Arte those the only choices? An article last October in the newspaper Libération, "Un ministre belge préfère voir la Wallonie allemande plutôt que française" ("A Belgian minister prefers to see Wallonia German rather than French"), came up with something new. My translation, having aimed for idiom, is below.

If Belgium is divided, Francophone Wallonia has an "interest" in attaching itself to Germany, because France has "a culture diametrically opposed to ours," said Thursday the Belgian Francophone Socialist Minister of Energy and Climate Paul Magnette.

"If we must attach ourselves to someone one day, it would be Germany. That's more in the interest of industrial Wallonia," Paul Magnette, rising figure of Francophone Belgian Socialist Party (PS), said in the newspaper La Libre Belgique.

"When I see the situation in France, I know that there are only three rattachistes in Wallonia," added the minister, referring to the moovement, a very small minority, which advocates the union of the Francophone region of southern Belgium and France.

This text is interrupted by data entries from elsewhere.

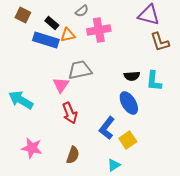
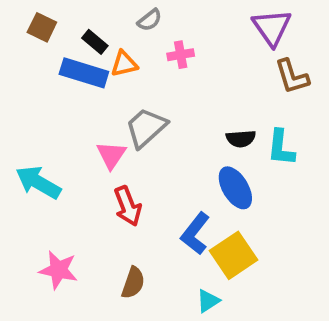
purple triangle: (149, 15) -> (272, 27), turned 40
pink cross: (99, 30) -> (181, 55), size x0.6
gray trapezoid: (80, 70) -> (146, 128), turned -30
yellow square: (128, 140) -> (234, 255), size x1.4

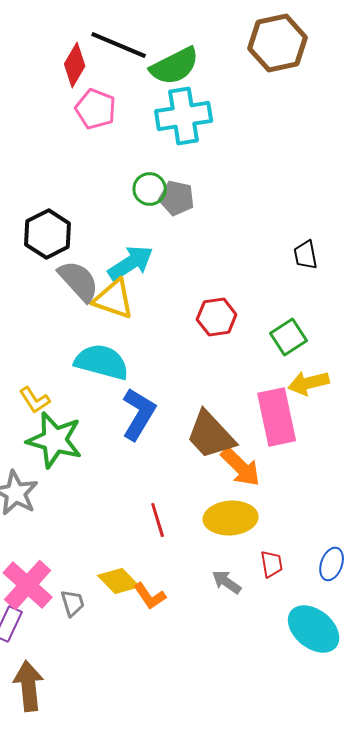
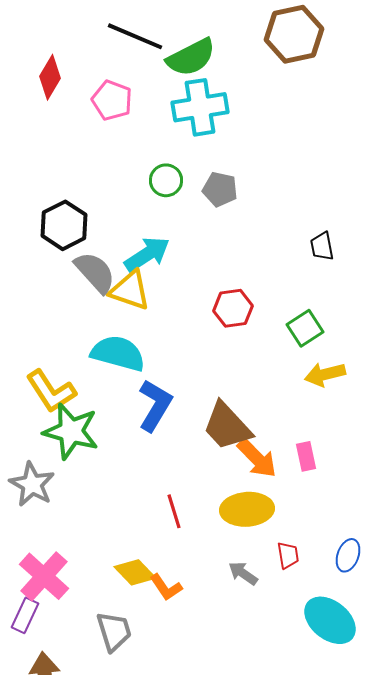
red diamond: (75, 65) -> (50, 77), moved
gray pentagon: (177, 198) -> (220, 189), moved
yellow L-shape: (35, 400) -> (51, 391), size x1.6
pink rectangle: (277, 417) -> (306, 456), moved, size x0.5
gray trapezoid: (73, 603) -> (114, 631), moved, size x1.5

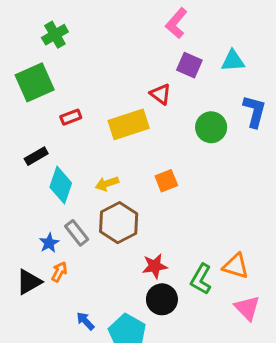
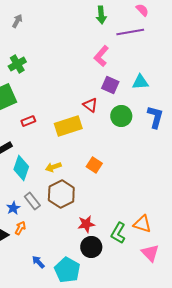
green circle: (211, 127) -> (121, 116), moved
orange square: (166, 181) -> (94, 165), turned -35

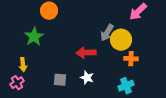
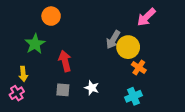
red arrow: (86, 53) -> (65, 61), moved, turned 78
orange cross: (131, 59) -> (139, 67), turned 32

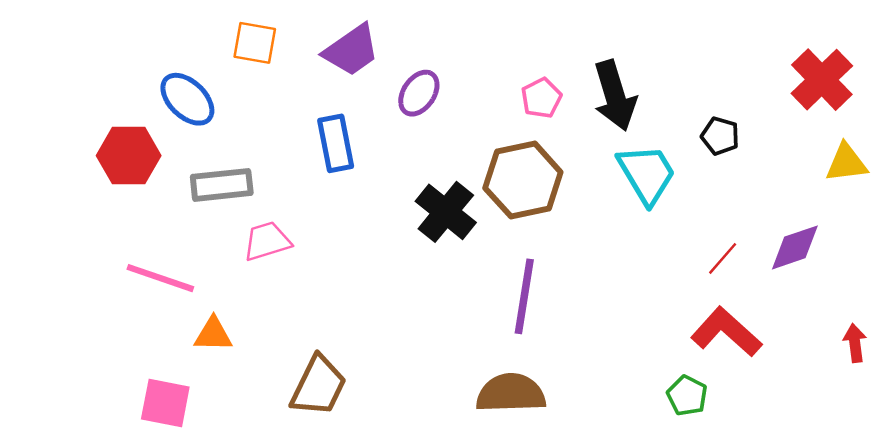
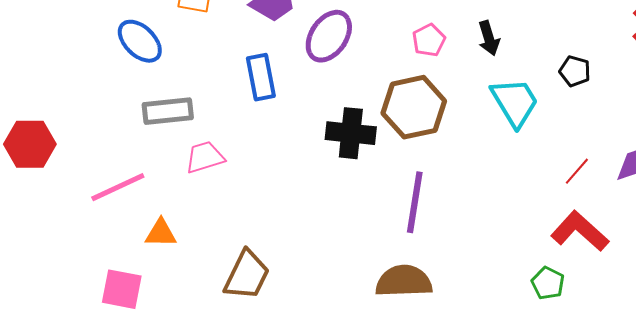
purple ellipse: (419, 93) -> (329, 36), size x1.4
black arrow: (615, 96) -> (489, 38), size x0.6
red hexagon: (129, 156) -> (30, 144), moved
black cross: (446, 212) -> (351, 133), turned -33
pink line: (160, 278) -> (118, 187), turned -44

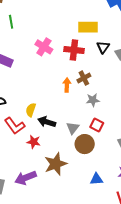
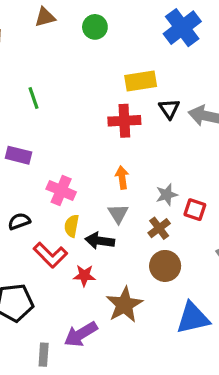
green line: (11, 22) -> (34, 98), moved
pink cross: (44, 47) -> (61, 190), moved
brown cross: (84, 78) -> (159, 228), moved
red square: (97, 125) -> (195, 210), moved
gray triangle: (73, 128) -> (118, 214), moved
blue triangle: (97, 179) -> (193, 318), size x1.6

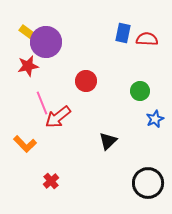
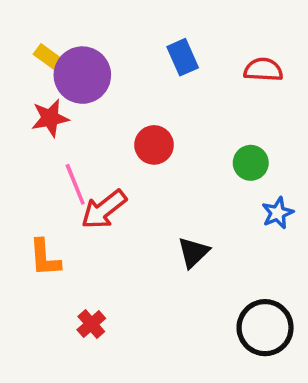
blue rectangle: (123, 33) -> (183, 57), moved, turned -36
orange L-shape: (25, 144) -> (45, 258), turned 40

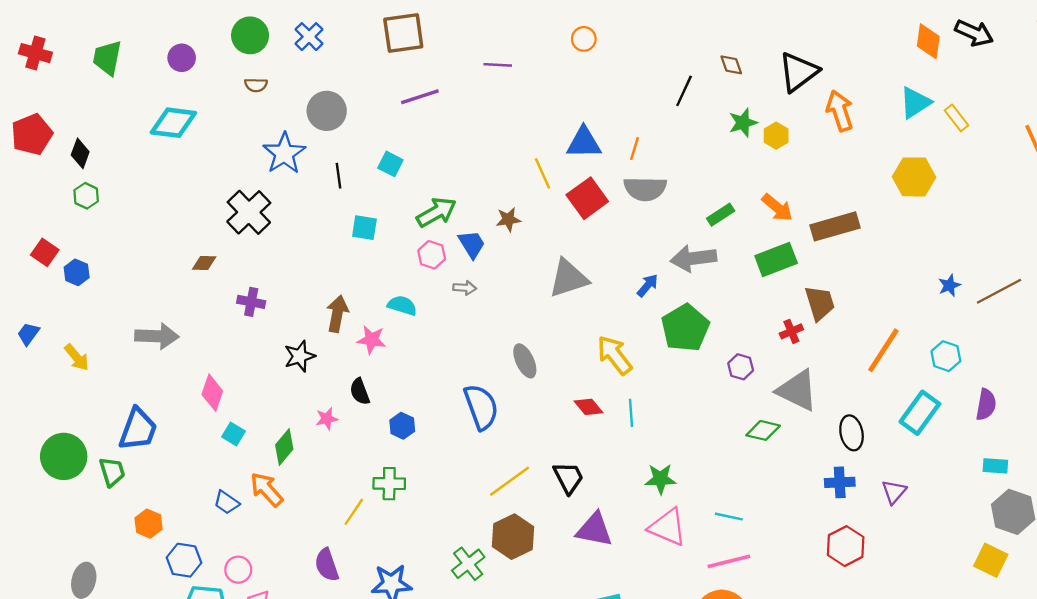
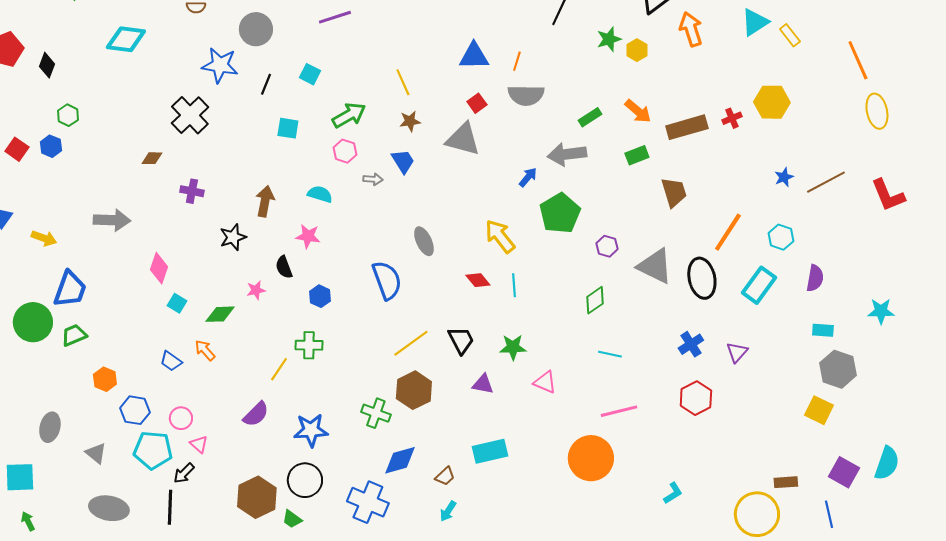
blue star: (284, 153) -> (220, 65), turned -30
yellow line: (543, 173) -> (403, 82), moved
black line: (338, 176) -> (266, 84), turned 30
yellow hexagon: (914, 177) -> (772, 102), moved
green hexagon: (86, 196) -> (68, 115), moved
red square: (587, 198) -> (477, 103), size x0.6
blue trapezoid: (472, 244) -> (403, 161), moved
green rectangle: (776, 259) -> (637, 155), size x0.7
blue hexagon: (77, 272) -> (51, 146), moved
gray triangle: (568, 278) -> (463, 139), moved, turned 33
red cross: (791, 331) -> (732, 118), moved
pink star: (372, 340) -> (308, 236), moved
yellow arrow: (77, 357) -> (44, 238), turned -30
blue trapezoid: (138, 429) -> (70, 289), moved
green diamond: (763, 430) -> (595, 300), moved, turned -48
black ellipse: (852, 433) -> (702, 278), moved, size x1.4
green diamond: (284, 447) -> (220, 314), turned 48
green trapezoid: (112, 472) -> (74, 335), turned -96
green star: (660, 479) -> (513, 347), moved
blue cross: (840, 482) -> (691, 344), turned -30
orange arrow: (267, 489) -> (205, 350), size x0.7
cyan line: (729, 517) -> (610, 354), moved
pink triangle: (668, 527) -> (545, 382), size x0.7
purple triangle: (594, 530) -> (483, 384), size x0.7
pink line: (729, 561) -> (619, 411), moved
green cross: (468, 564) -> (376, 413), turned -32
purple semicircle: (327, 565) -> (256, 414), turned -116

"Being attached to a country with a culture at odds with ours, it's ridiculous. With us, there is never a car that burns because we negotiate, because we have a culture of dialogue. We will not suddenly be forced into a pension plan by an authoritarian government," stressed Paul Magnette, a former political science professor and chairman of the right arm of PS Elio Di Rupo.

"There is a cultural break with the French," says he again, while like the Belgians "the Germans are in a federal system, proportional" and "social" and they "know how to do coalitions."

Paul Magnette cautions that "these ideas are completely crazy."


Completely crazy, but amusng and certainly creative.